■ **What you are asked to do**
Copy task, pictures excluded: set down exactly the lines from the one containing "mask **right heart atrium**" to the end of the data below.

■ **Source information**
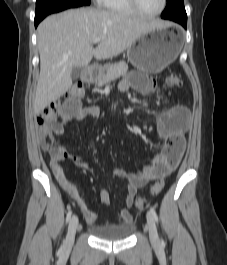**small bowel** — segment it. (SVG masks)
Returning a JSON list of instances; mask_svg holds the SVG:
<instances>
[{
	"label": "small bowel",
	"mask_w": 227,
	"mask_h": 265,
	"mask_svg": "<svg viewBox=\"0 0 227 265\" xmlns=\"http://www.w3.org/2000/svg\"><path fill=\"white\" fill-rule=\"evenodd\" d=\"M118 89L122 93L133 89L141 94L149 95L155 89V82L147 76L146 72H127L126 77L119 83ZM73 95L65 96L64 102H61L60 113H64L62 120L51 128V132L55 136L63 135L65 128L76 121H80L86 117H97L100 114L98 107H87V104H83V99H80L79 91H74ZM188 122L189 112L183 106H173L161 112L157 117L156 124L157 137L163 144L162 151L148 164L136 170L127 172L121 168L113 169V176L127 181L124 198L127 208H123L119 212V222L121 224H127L132 221V214L129 208L135 203L138 188L168 173L174 168L167 165L166 157L169 154L181 156L184 149L182 134L187 128ZM46 150L50 155V167L58 184L80 208L87 222L90 224L95 223L97 221L96 213L85 205L60 166L62 161L71 160L80 167L88 168L90 166L89 162L84 158L72 155L62 145H55ZM99 198L101 203L105 205H109L111 202L110 195L106 190L100 192Z\"/></svg>",
	"instance_id": "obj_1"
}]
</instances>
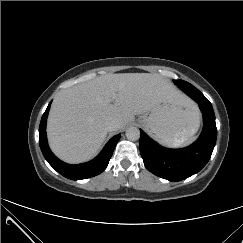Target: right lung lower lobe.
<instances>
[{"label": "right lung lower lobe", "instance_id": "98d812e1", "mask_svg": "<svg viewBox=\"0 0 243 243\" xmlns=\"http://www.w3.org/2000/svg\"><path fill=\"white\" fill-rule=\"evenodd\" d=\"M50 109V104L48 105L46 111L44 112L40 127H39V144L41 151L45 157V159L48 161V163L61 175H63L66 178L72 179V180H80V179H86L89 177L96 176L103 172L112 156L113 150L115 148V145L120 139V135H116L112 137L108 143L105 145L104 149L101 151V153L94 158L93 160L78 164V165H69L61 160H59L50 150L47 142L46 137V121L48 112Z\"/></svg>", "mask_w": 243, "mask_h": 243}]
</instances>
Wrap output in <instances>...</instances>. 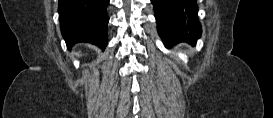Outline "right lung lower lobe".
<instances>
[{"label":"right lung lower lobe","mask_w":273,"mask_h":118,"mask_svg":"<svg viewBox=\"0 0 273 118\" xmlns=\"http://www.w3.org/2000/svg\"><path fill=\"white\" fill-rule=\"evenodd\" d=\"M108 3L109 0H59L61 32L69 49L79 42L105 49L108 41Z\"/></svg>","instance_id":"obj_1"}]
</instances>
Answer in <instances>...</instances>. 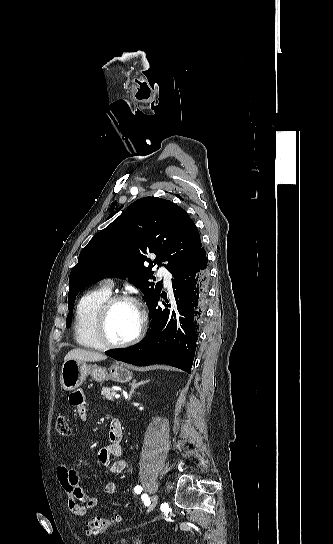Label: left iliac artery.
I'll return each mask as SVG.
<instances>
[{
  "instance_id": "1",
  "label": "left iliac artery",
  "mask_w": 333,
  "mask_h": 544,
  "mask_svg": "<svg viewBox=\"0 0 333 544\" xmlns=\"http://www.w3.org/2000/svg\"><path fill=\"white\" fill-rule=\"evenodd\" d=\"M134 492H135L136 494H140V493L142 492V487L139 486V485L136 486V487L134 488Z\"/></svg>"
}]
</instances>
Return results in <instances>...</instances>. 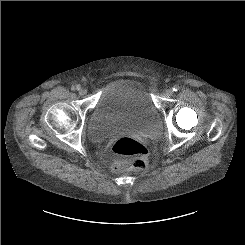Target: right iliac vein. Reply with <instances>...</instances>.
<instances>
[{
    "mask_svg": "<svg viewBox=\"0 0 245 245\" xmlns=\"http://www.w3.org/2000/svg\"><path fill=\"white\" fill-rule=\"evenodd\" d=\"M78 93H79L80 96H84V95L87 94V89L86 88H83V87L82 88L80 87L78 89Z\"/></svg>",
    "mask_w": 245,
    "mask_h": 245,
    "instance_id": "right-iliac-vein-1",
    "label": "right iliac vein"
}]
</instances>
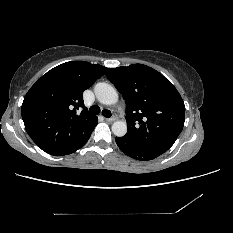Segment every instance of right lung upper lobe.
Here are the masks:
<instances>
[{
	"label": "right lung upper lobe",
	"instance_id": "obj_1",
	"mask_svg": "<svg viewBox=\"0 0 233 233\" xmlns=\"http://www.w3.org/2000/svg\"><path fill=\"white\" fill-rule=\"evenodd\" d=\"M106 70L98 64L71 61L51 69L30 88L21 113L25 129L38 147L57 156L81 140L97 119L84 107L83 91Z\"/></svg>",
	"mask_w": 233,
	"mask_h": 233
}]
</instances>
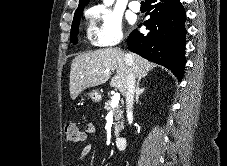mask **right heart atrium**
<instances>
[{
    "label": "right heart atrium",
    "instance_id": "right-heart-atrium-1",
    "mask_svg": "<svg viewBox=\"0 0 227 166\" xmlns=\"http://www.w3.org/2000/svg\"><path fill=\"white\" fill-rule=\"evenodd\" d=\"M94 23V37L97 45L113 47L123 40L121 18L103 5H95L89 9Z\"/></svg>",
    "mask_w": 227,
    "mask_h": 166
}]
</instances>
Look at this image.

■ **Solution to the problem**
mask **right heart atrium**
<instances>
[{
    "label": "right heart atrium",
    "instance_id": "right-heart-atrium-1",
    "mask_svg": "<svg viewBox=\"0 0 227 166\" xmlns=\"http://www.w3.org/2000/svg\"><path fill=\"white\" fill-rule=\"evenodd\" d=\"M94 23V37L97 45L113 47L123 40L121 18L103 5H95L89 9Z\"/></svg>",
    "mask_w": 227,
    "mask_h": 166
}]
</instances>
Look at this image.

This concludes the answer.